After locating the line containing "Technical Resources", transcribe that line and all following lines exactly, stopping only at the end of the records.

__Dataset excerpts__:
__________

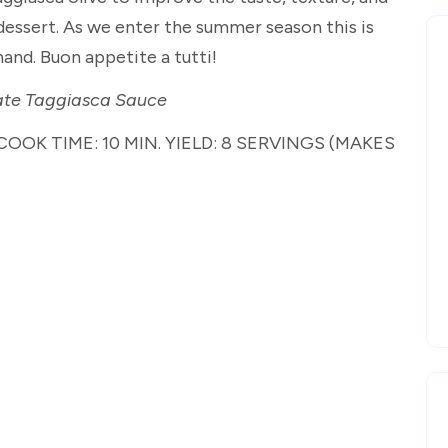
essert. As we enter the summer season this is
and. Buon appetite a tutti!
ate Taggiasca Sauce
COOK TIME: 10 MIN. YIELD: 8 SERVINGS (MAKES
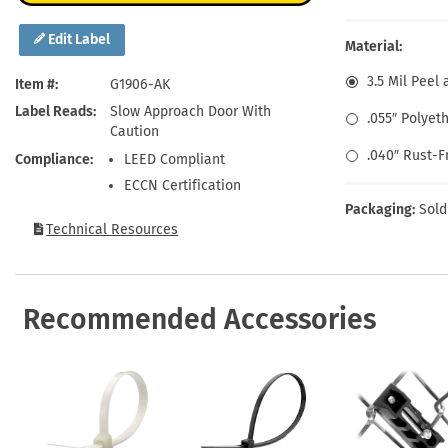
Health Hazard Signs
Safety Tags
Roll-up Signs
Shop All Traffic Signs
Keep Away Signs
Shop All Safety Signs
School Zone Signs
Edit Label
Material:
Machine Safety Signs
3.5 Mil Peel 
Item #
G1906-AK
Label Reads
Slow Approach Door With
.055″ Polyet
Caution
.040″ Rust-
Compliance
LEED Compliant
ECCN Certification
Packaging:
Sold
Technical Resources
Recommended Accessories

__________

__Result of the exercise__:
Technical Resources
Recommended Accessories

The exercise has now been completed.